Adam, the first human being, was created as a single person to show forth the greatness of the Ruler who is beyond all rulers, the Blessed Holy One. For if a human ruler mints many coins from one mold, they all carry the same image, they all look the same. But the Blessed Holy One shaped all human beings in the Divine Image, as Adam was…And yet not one of them resembles another. (Sanhedrin 38a)
Well, here I was, all ready to wax eloquent (or at least wax) on Sunday's Gospel lesson. And then I found this .
There's really not a lot to add to Rabbi Waskow's essay. As freed, forgiven, called people of God, we know who we are, and we know Whose we are, as Jesus reminds his interrogators in the Gospel text.

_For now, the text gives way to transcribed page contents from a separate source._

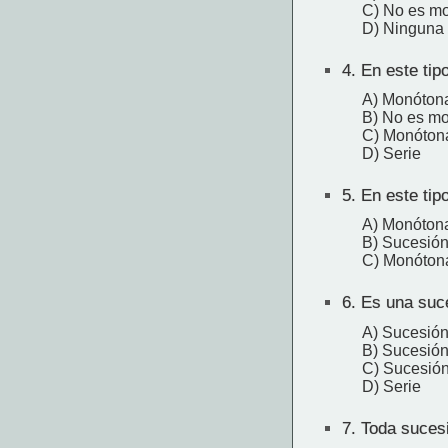
C) No es m
D) Ninguna
4.
En este tipo
A) Monótona
B) No es m
C) Monóton
D) Serie
5.
En este tipo
A) Monótona
B) Sucesión
C) Monóton
6.
Es una suce
A) Sucesión
B) Sucesión
C) Sucesió
D) Serie
7.
Toda sucesi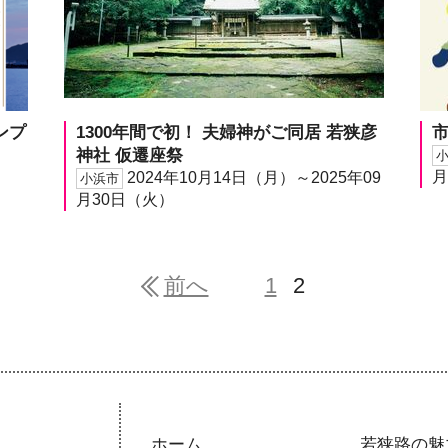
ンプ
1300年間で初！ 夫婦神がご同居 若狭彦
市
神社 仮遷座祭
月
2024年10月14日（月）～2025年09
小浜市
月30日（火）
前へ
1
2
ホーム
若狭路の魅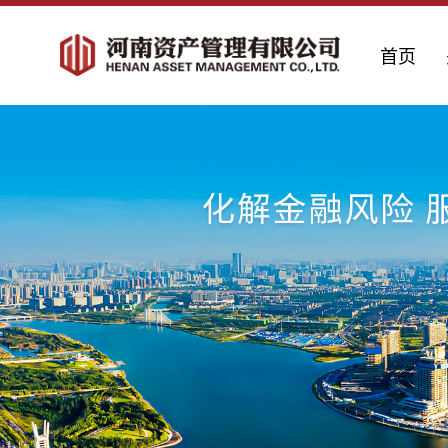
首页
Previous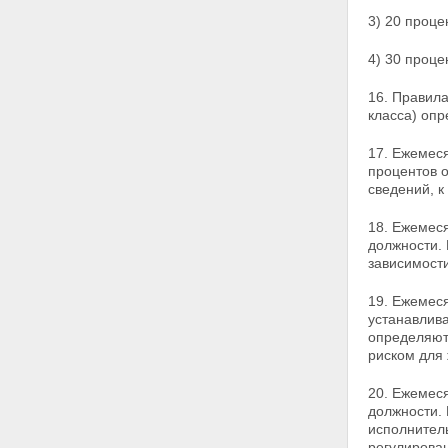
3) 20 проце
4) 30 проце
16. Правил
класса) оп
17. Ежемеся
процентов 
сведений, 
18. Ежемеся
должности.
зависимост
19. Ежемеся
устанавлив
определяют
риском для
20. Ежемеся
должности.
исполнител
регулирова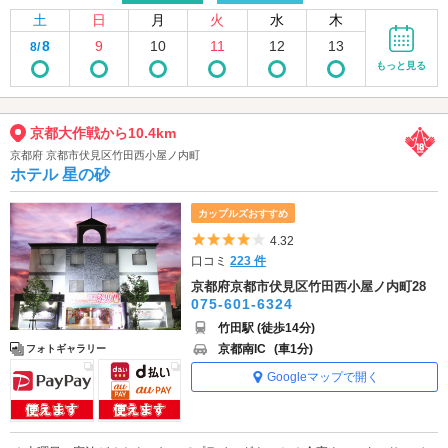
土
日
月
火
水
木
8
9
10
11
12
13
8/
もっと見る
京都大作戦から10.4km
京都府 京都市伏見区竹田西小屋ノ内町
ホテル 星の砂
カップルズおすすめ
5つ星のうち4
4.32
口コミ
223 件
京都府京都市伏見区竹田西小屋ノ内町28
075-601-6324
竹田駅 (徒歩14分)
京都南IC
(車1分)
フォトギャラリー
Googleマップで開く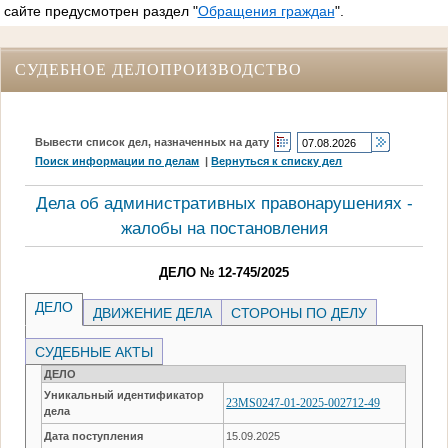
сайте предусмотрен раздел "
Обращения граждан
".
СУДЕБНОЕ ДЕЛОПРОИЗВОДСТВО
Вывести список дел, назначенных на дату
Поиск информации по делам
|
Вернуться к списку дел
Дела об административных правонарушениях -
жалобы на постановления
ДЕЛО № 12-745/2025
ДЕЛО
ДВИЖЕНИЕ ДЕЛА
СТОРОНЫ ПО ДЕЛУ
СУДЕБНЫЕ АКТЫ
ДЕЛО
Уникальный идентификатор
23MS0247-01-2025-002712-49
дела
Дата поступления
15.09.2025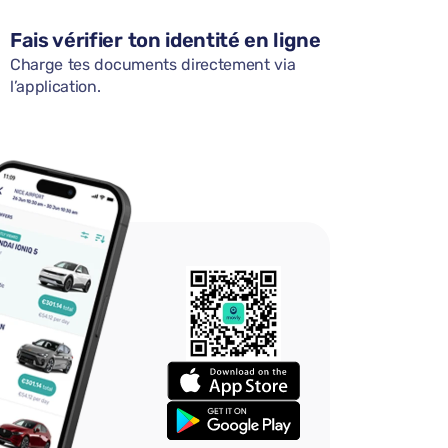
Fais vérifier ton identité en ligne
Charge tes documents directement via
l’application.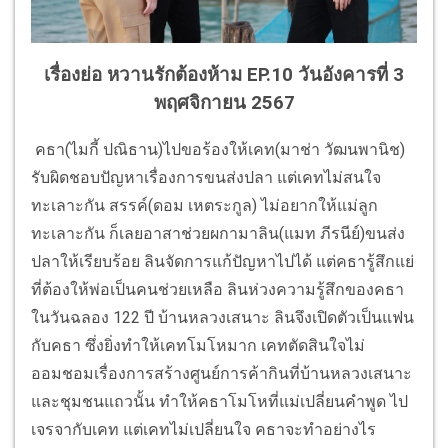
เรื่องย่อ หวานรักต้องห้าม EP.10 วันอังคารที่ 3
พฤศจิกายน 2567
คธา(ไมกี้ ปณิธาน)ไปขอร้องให้เคท(มาช่า วัฒนพานิช)
รับผิดชอบปัญหาเรื่องการขนส่งปลา แต่เคทไม่สนใจ
ทะเลาะกัน สรรค์(ดอม เหตระกูล) ไม่อยากให้แม่ลูก
ทะเลาะกัน ก็เลยอาสาช่วยผกามาลิน(แมท ภีรนีย์)ขนส่ง
ปลาให้เรียบร้อย ลินจัดการแก้ปัญหาไปได้ แต่คธารู้สึกแย่
ที่ต้องให้พ่อเป็นคนช่วยเหลือ ลินห่วงความรู้สึกของคธา
ในวันฉลอง 122 ปี บ้านหลวงเสนาะ ลินจึงเปิดตัวเป็นแฟน
กับคธา ซึ่งยิ่งทำให้เคทโมโหมาก เคทตัดสินใจไม่
ออมชอมเรื่องการสร้างศูนย์การค้ากินที่บ้านหลวงเสนาะ
และชุมชนแถวนั้น ทำให้คธาโมโหที่แม่เปลี่ยนคำพูด ไป
เจรจากับเคท แต่เคทไม่เปลี่ยนใจ คธาจะทำอย่างไร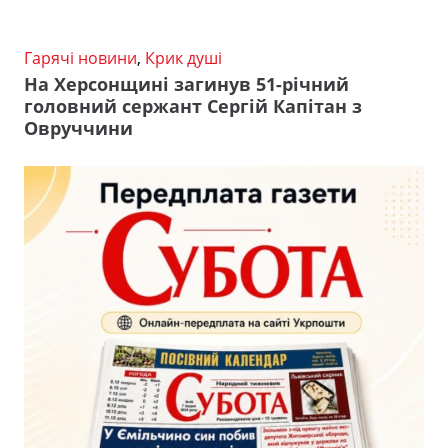
Гарячі новини
,
Крик душі
На Херсонщині загинув 51-річний
головний сержант Сергій Капітан з
Овруччини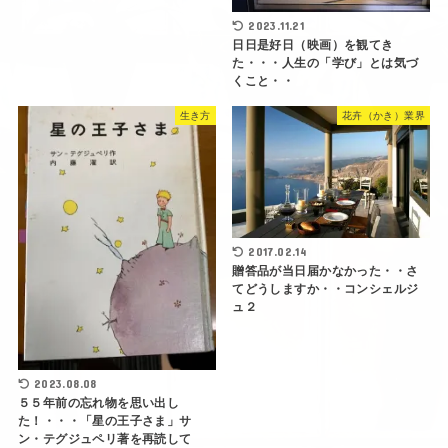
2023.11.21
日日是好日（映画）を観てき
た・・・人生の「学び」とは気づ
くこと・・
生き方
花卉（かき）業界
2017.02.14
贈答品が当日届かなかった・・さ
てどうしますか・・コンシェルジ
ュ２
2023.08.08
５５年前の忘れ物を思い出し
た！・・・「星の王子さま」サ
ン・テグジュペリ著を再読して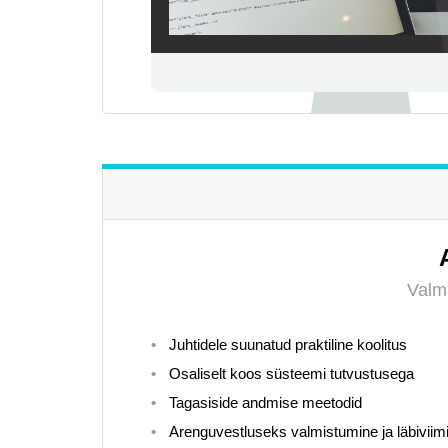
Valmi
Juhtidele suunatud praktiline koolitus
Osaliselt koos süsteemi tutvustusega
Tagasiside andmise meetodid
Arenguvestluseks valmistumine ja läbiviim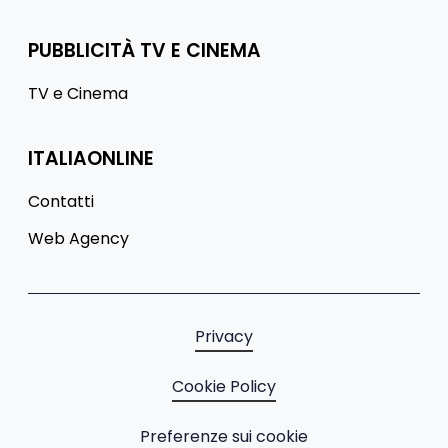
PUBBLICITÀ TV E CINEMA
TV e Cinema
ITALIAONLINE
Contatti
Web Agency
Privacy
Cookie Policy
Preferenze sui cookie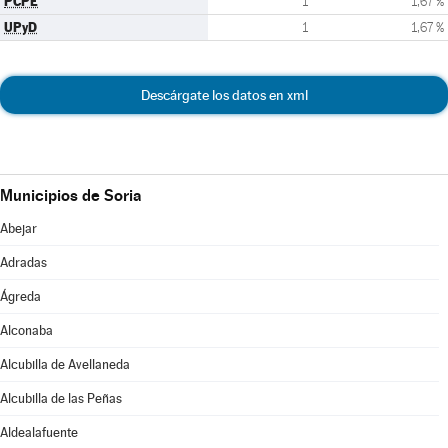
PCPE
1
1,67 %
UPyD
1
1,67 %
Descárgate los datos en xml
Municipios de Soria
Abejar
Adradas
Ágreda
Alconaba
Alcubilla de Avellaneda
Alcubilla de las Peñas
Aldealafuente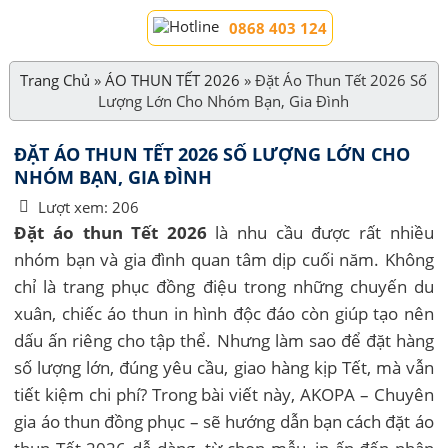
0868 403 124
Trang Chủ
»
ÁO THUN TẾT 2026
»
Đặt Áo Thun Tết 2026 Số
Lượng Lớn Cho Nhóm Bạn, Gia Đình
ĐẶT ÁO THUN TẾT 2026 SỐ LƯỢNG LỚN CHO
NHÓM BẠN, GIA ĐÌNH
Lượt xem:
206
Đặt áo thun Tết 2026
là nhu cầu được rất nhiều
nhóm bạn và gia đình quan tâm dịp cuối năm. Không
chỉ là trang phục đồng điệu trong những chuyến du
xuân, chiếc áo thun in hình độc đáo còn giúp tạo nên
dấu ấn riêng cho tập thể. Nhưng làm sao để đặt hàng
số lượng lớn, đúng yêu cầu, giao hàng kịp Tết, mà vẫn
tiết kiệm chi phí? Trong bài viết này, AKOPA – Chuyên
gia áo thun đồng phục – sẽ hướng dẫn bạn cách đặt áo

The question we can now ask ourselves, the one we can live into from now on, is: How can we, "minted" in God's image and redeemed by Christ, gratefully and lovingly respond to God's tremendous investment in us?
A denarius (photo from Ancient Greek and Roman Coins)
3 comments:
You ask an important question, L Chick :)
Shamefully - some people believe that we should abuse others with our warped interpretations of the Bible and our own assumptions of God's Will and intentions.
Thanks LC,
My BF is preaching similarly. We had a long discussion about this. I kept thinking of the image of Caesar in terms of the Church, which as an institution, I found inserts itself in ways that place itself in the place of G-d.
Dylan makes a very similar point in her lectionary blog this week.